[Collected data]
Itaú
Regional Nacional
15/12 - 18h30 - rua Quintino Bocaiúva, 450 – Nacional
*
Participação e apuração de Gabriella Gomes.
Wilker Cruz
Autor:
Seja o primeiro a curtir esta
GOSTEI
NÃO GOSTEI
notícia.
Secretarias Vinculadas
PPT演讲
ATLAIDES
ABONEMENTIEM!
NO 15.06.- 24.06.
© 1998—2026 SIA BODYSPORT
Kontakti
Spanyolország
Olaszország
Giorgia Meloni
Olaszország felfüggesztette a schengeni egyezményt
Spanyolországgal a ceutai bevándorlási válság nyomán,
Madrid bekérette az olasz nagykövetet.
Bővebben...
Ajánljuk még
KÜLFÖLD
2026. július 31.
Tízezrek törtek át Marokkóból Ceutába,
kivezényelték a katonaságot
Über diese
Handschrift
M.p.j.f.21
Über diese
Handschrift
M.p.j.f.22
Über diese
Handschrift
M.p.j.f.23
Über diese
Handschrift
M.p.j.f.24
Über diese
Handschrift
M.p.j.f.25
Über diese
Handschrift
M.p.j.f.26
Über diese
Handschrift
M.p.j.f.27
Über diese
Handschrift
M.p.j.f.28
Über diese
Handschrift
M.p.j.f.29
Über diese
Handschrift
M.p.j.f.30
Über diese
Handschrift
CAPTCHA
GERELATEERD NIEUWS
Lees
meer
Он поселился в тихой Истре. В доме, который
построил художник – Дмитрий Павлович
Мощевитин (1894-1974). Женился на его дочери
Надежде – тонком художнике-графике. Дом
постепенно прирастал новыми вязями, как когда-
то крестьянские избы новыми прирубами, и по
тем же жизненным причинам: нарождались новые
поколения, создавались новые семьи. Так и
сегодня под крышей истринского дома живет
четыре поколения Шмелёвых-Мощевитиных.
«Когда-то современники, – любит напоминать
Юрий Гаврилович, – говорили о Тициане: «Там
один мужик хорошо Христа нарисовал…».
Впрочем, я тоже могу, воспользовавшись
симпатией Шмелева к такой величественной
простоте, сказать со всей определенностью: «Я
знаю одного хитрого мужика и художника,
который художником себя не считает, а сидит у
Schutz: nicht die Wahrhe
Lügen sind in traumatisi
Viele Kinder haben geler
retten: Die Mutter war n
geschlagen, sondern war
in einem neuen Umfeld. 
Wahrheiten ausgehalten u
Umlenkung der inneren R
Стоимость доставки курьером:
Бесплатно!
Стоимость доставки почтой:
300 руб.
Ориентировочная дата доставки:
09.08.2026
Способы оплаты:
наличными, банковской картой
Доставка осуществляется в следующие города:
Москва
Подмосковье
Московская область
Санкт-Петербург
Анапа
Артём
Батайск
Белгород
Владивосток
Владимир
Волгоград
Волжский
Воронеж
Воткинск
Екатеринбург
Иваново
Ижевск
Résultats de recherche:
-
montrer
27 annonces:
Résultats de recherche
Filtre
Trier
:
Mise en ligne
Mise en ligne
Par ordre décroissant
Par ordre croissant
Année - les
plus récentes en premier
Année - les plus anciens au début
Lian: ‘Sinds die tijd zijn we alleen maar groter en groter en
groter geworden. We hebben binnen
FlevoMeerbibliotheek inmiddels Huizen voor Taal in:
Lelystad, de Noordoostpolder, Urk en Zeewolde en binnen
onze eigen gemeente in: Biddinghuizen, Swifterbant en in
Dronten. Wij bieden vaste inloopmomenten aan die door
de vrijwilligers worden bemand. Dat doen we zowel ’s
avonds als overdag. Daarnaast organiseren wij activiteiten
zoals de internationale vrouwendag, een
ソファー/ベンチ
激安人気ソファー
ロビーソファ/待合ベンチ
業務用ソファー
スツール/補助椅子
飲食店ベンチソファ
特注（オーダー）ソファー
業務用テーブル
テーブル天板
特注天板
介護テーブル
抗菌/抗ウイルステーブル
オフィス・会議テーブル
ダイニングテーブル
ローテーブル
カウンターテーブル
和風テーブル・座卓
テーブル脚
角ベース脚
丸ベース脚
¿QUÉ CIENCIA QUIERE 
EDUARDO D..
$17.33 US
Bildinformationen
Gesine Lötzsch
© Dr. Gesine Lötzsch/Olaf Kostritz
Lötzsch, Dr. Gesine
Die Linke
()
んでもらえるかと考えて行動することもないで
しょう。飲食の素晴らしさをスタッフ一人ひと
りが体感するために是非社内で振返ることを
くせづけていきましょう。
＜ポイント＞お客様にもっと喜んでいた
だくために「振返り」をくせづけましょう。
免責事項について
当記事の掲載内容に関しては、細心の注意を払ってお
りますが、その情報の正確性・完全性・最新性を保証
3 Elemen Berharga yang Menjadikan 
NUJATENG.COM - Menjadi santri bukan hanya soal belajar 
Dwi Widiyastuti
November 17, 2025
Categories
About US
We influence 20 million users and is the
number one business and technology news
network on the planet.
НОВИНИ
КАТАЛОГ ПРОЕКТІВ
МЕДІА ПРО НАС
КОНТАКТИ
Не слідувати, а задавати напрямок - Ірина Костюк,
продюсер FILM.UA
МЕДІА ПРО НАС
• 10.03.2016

EXERCISE: Repeat each record word for word. Do not leave any out.

EXERCISE ANSWER:
Itaú
Regional Nacional
15/12 - 18h30 - rua Quintino Bocaiúva, 450 – Nacional
*
Participação e apuração de Gabriella Gomes.
Wilker Cruz
Autor:
Seja o primeiro a curtir esta
GOSTEI
NÃO GOSTEI
notícia.
Secretarias Vinculadas
PPT演讲
ATLAIDES
ABONEMENTIEM!
NO 15.06.- 24.06.
© 1998—2026 SIA BODYSPORT
Kontakti
Spanyolország
Olaszország
Giorgia Meloni
Olaszország felfüggesztette a schengeni egyezményt
Spanyolországgal a ceutai bevándorlási válság nyomán,
Madrid bekérette az olasz nagykövetet.
Bővebben...
Ajánljuk még
KÜLFÖLD
2026. július 31.
Tízezrek törtek át Marokkóból Ceutába,
kivezényelték a katonaságot
Über diese
Handschrift
M.p.j.f.21
Über diese
Handschrift
M.p.j.f.22
Über diese
Handschrift
M.p.j.f.23
Über diese
Handschrift
M.p.j.f.24
Über diese
Handschrift
M.p.j.f.25
Über diese
Handschrift
M.p.j.f.26
Über diese
Handschrift
M.p.j.f.27
Über diese
Handschrift
M.p.j.f.28
Über diese
Handschrift
M.p.j.f.29
Über diese
Handschrift
M.p.j.f.30
Über diese
Handschrift
CAPTCHA
GERELATEERD NIEUWS
Lees
meer
Он поселился в тихой Истре. В доме, который
построил художник – Дмитрий Павлович
Мощевитин (1894-1974). Женился на его дочери
Надежде – тонком художнике-графике. Дом
постепенно прирастал новыми вязями, как когда-
то крестьянские избы новыми прирубами, и по
тем же жизненным причинам: нарождались новые
поколения, создавались новые семьи. Так и
сегодня под крышей истринского дома живет
четыре поколения Шмелёвых-Мощевитиных.
«Когда-то современники, – любит напоминать
Юрий Гаврилович, – говорили о Тициане: «Там
один мужик хорошо Христа нарисовал…».
Впрочем, я тоже могу, воспользовавшись
симпатией Шмелева к такой величественной
простоте, сказать со всей определенностью: «Я
знаю одного хитрого мужика и художника,
который художником себя не считает, а сидит у
Schutz: nicht die Wahrhe
Lügen sind in traumatisi
Viele Kinder haben geler
retten: Die Mutter war n
geschlagen, sondern war
in einem neuen Umfeld. 
Wahrheiten ausgehalten u
Umlenkung der inneren R
Стоимость доставки курьером:
Бесплатно!
Стоимость доставки почтой:
300 руб.
Ориентировочная дата доставки:
09.08.2026
Способы оплаты:
наличными, банковской картой
Доставка осуществляется в следующие города:
Москва
Подмосковье
Московская область
Санкт-Петербург
Анапа
Артём
Батайск
Белгород
Владивосток
Владимир
Волгоград
Волжский
Воронеж
Воткинск
Екатеринбург
Иваново
Ижевск
Résultats de recherche:
-
montrer
27 annonces:
Résultats de recherche
Filtre
Trier
:
Mise en ligne
Mise en ligne
Par ordre décroissant
Par ordre croissant
Année - les
plus récentes en premier
Année - les plus anciens au début
Lian: ‘Sinds die tijd zijn we alleen maar groter en groter en
groter geworden. We hebben binnen
FlevoMeerbibliotheek inmiddels Huizen voor Taal in:
Lelystad, de Noordoostpolder, Urk en Zeewolde en binnen
onze eigen gemeente in: Biddinghuizen, Swifterbant en in
Dronten. Wij bieden vaste inloopmomenten aan die door
de vrijwilligers worden bemand. Dat doen we zowel ’s
avonds als overdag. Daarnaast organiseren wij activiteiten
zoals de internationale vrouwendag, een
ソファー/ベンチ
激安人気ソファー
ロビーソファ/待合ベンチ
業務用ソファー
スツール/補助椅子
飲食店ベンチソファ
特注（オーダー）ソファー
業務用テーブル
テーブル天板
特注天板
介護テーブル
抗菌/抗ウイルステーブル
オフィス・会議テーブル
ダイニングテーブル
ローテーブル
カウンターテーブル
和風テーブル・座卓
テーブル脚
角ベース脚
丸ベース脚
¿QUÉ CIENCIA QUIERE 
EDUARDO D..
$17.33 US
Bildinformationen
Gesine Lötzsch
© Dr. Gesine Lötzsch/Olaf Kostritz
Lötzsch, Dr. Gesine
Die Linke
()
んでもらえるかと考えて行動することもないで
しょう。飲食の素晴らしさをスタッフ一人ひと
りが体感するために是非社内で振返ることを
くせづけていきましょう。
＜ポイント＞お客様にもっと喜んでいた
だくために「振返り」をくせづけましょう。
免責事項について
当記事の掲載内容に関しては、細心の注意を払ってお
りますが、その情報の正確性・完全性・最新性を保証
3 Elemen Berharga yang Menjadikan 
NUJATENG.COM - Menjadi santri bukan hanya soal belajar 
Dwi Widiyastuti
November 17, 2025
Categories
About US
We influence 20 million users and is the
number one business and technology news
network on the planet.
НОВИНИ
КАТАЛОГ ПРОЕКТІВ
МЕДІА ПРО НАС
КОНТАКТИ
Не слідувати, а задавати напрямок - Ірина Костюк,
продюсер FILM.UA
МЕДІА ПРО НАС
• 10.03.2016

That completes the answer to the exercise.